Today, CUTS International has a major presence in India through centres that help resolve developmental challenges faced by societies. The organisation also has a presence in Switzerland, Vietnam, Ghana, Kenya, Zambia and the US.

Mehta's notable books include 'Economic Diplomacy: India’s Ascendancy in the 21st Century', 'Supreme Court and the Indian Economy: A Story of Economic Impact of Six Landmark Cases of the Supreme Court', 'Evolution of Competition Laws and their Enforcement: A Political Economy Perspective', 'Towards a Functional Competition Policy for India', 'Politics Triumphs Economics?: Political Economy and the Implementation of Competition Law and Economic Regulation in Developing Countries', 'Essays on the International Trading System: An Unfinished Journey', 'Reflections from the Frontline: Developing Country Negotiators in the WTO', among others. Mehta is also a regular columnist with most of India's leading national papers, including The Economic Times, The Hindu Business Line and Mint.
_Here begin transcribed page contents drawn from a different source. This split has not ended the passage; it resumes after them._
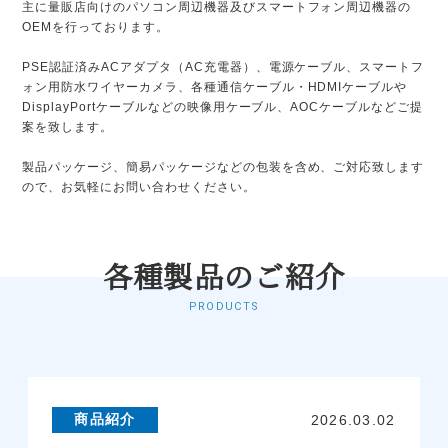
主に量販店向けのパソコン周辺機器及びスマートフォン周辺機器の
OEMを行っております。
PSE認証済みACアダプタ（AC充電器）、電源ケーブル、スマートフ
ォン用防水ワイヤーカメラ、各種通信ケーブル・HDMIケーブルや
DisplayPortケーブルなどの映像用ケーブル、AOCケーブルなどご提
案を致します。
製品パッケージ、簡易パッケージなどの包装を含め、ご対応致します
ので、お気軽にお問い合わせください。
各種製品のご紹介
PRODUCTS
商品紹介
2026.03.02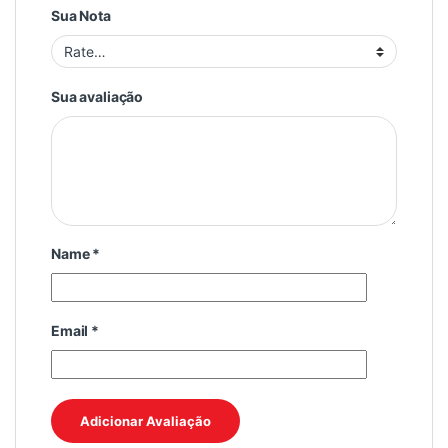
Sua Nota
Sua avaliação
Name
*
Email
*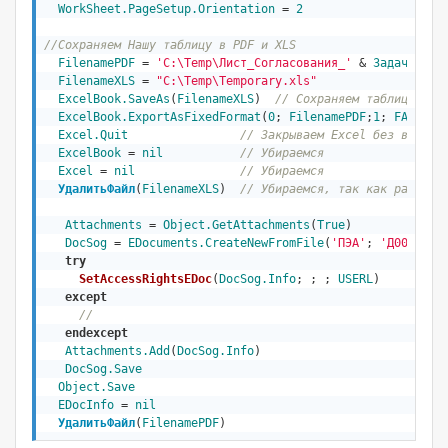
WorkSheet.PageSetup.Orientation
 = 
2
//Сохраняем Нашу таблицу в PDF и XLS
FilenamePDF
 = 
'C:\Temp\Лист_Согласования_'
 & 
Задача.ID
 
FilenameXLS
 = 
"C:\Temp\Temporary.xls"
ExcelBook.SaveAs
(
FilenameXLS
)  
// Сохраняем таблицу в X
ExcelBook.ExportAsFixedFormat
(
0
; 
FilenamePDF
;
1
; 
FALSE
; 
Excel.Quit
// Закрываем Excel без вопрос
ExcelBook
 = 
nil
// Убираемся
Excel
 = 
nil
// Убираемся                 
УдалитьФайл
(
FilenameXLS
)  
// Убираемся, так как работа 
Attachments
 = 
Object
.GetAttachments
(
True
)
DocSog
 = 
EDocuments
.CreateNewFromFile
(
'ПЭА'
; 
'Д000055'
try
SetAccessRightsEDoc
(
DocSog.Info
; ; ; 
USERL
)  

except
//  
endexcept
Attachments.Add
(
DocSog.Info
)
DocSog.Save
Object
.Save
EDocInfo
 = 
nil
УдалитьФайл
(
FilenamePDF
)  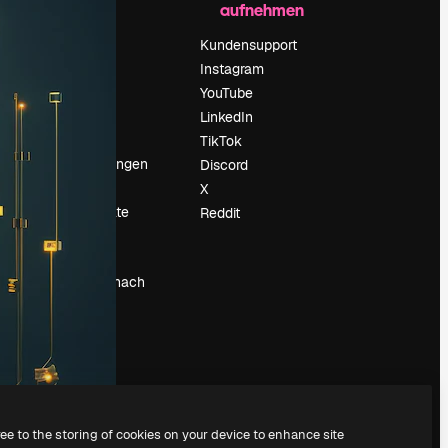
aufnehmen
Preise
Über uns
Kundensupport
Reviews
Instagram
Karriere
YouTube
ärung
Suchtrends
LinkedIn
Blog
TikTok
Veranstaltungen
Discord
um
Slidesgo
X
Deine Inhalte
Reddit
verkaufen
Pressesaal
Suchst du nach
magnific.ai
ree to the storing of cookies on your device to enhance site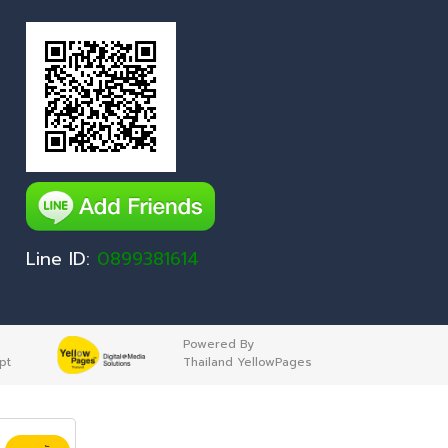
Line ID:
0899381614
Powered By
pt
Thailand YellowPages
Two Festschrift's have been published in his honour by the name of ‘Growth and Equity’ edited by Nitin Desai in 2013 and 'Putting Consumers First' in 2018 by Sanjaya Baru respectively.

Mehta is a Member of the WTO DG’s NGO Advisory Board, for the third time. He also serves on the G20/B20’s Council on Africa’s Economic Integration. He has also served on the GOI’s Board of Trade; Better Regulatory Advisory Group; Steering Committee on Ecomark etc.

Recently, he has been conferred with the SKOCH Challenger Award for his contribution to Public Policy on Competition. This is the third such award that he has received for his work on Competition Policy & Law. The earlier two were the M. R. Pai Award and the Scindia School's Madhav Award for a Distinguished Old Boy. Mehta has also been nominated to a high-level Environment Committee of the World Mining Congress, 2023 organised by the University of Queensland, Brisbane, Australia. In September 2023, he was conferred the prestigious BusinessWorld Social Impact Award.

The esteemed magazine Insights Success has featured Mehta, highlighting his role in 'Advancing Consumer Welfare and Promoting Economic Democracy in the Global South through CUTS International.'

== Personal life ==

Mehta is married to former entrepreneur Aruna Mehta. They have two children.
Mehta completed his schooling at Scindia School, Gwalior in 1965. He then graduated from St. Xavier's College, Calcutta in 1968. He also studied his L.L.B. from Rajasthan University, Jaipur in 1975 but did not write the final exams.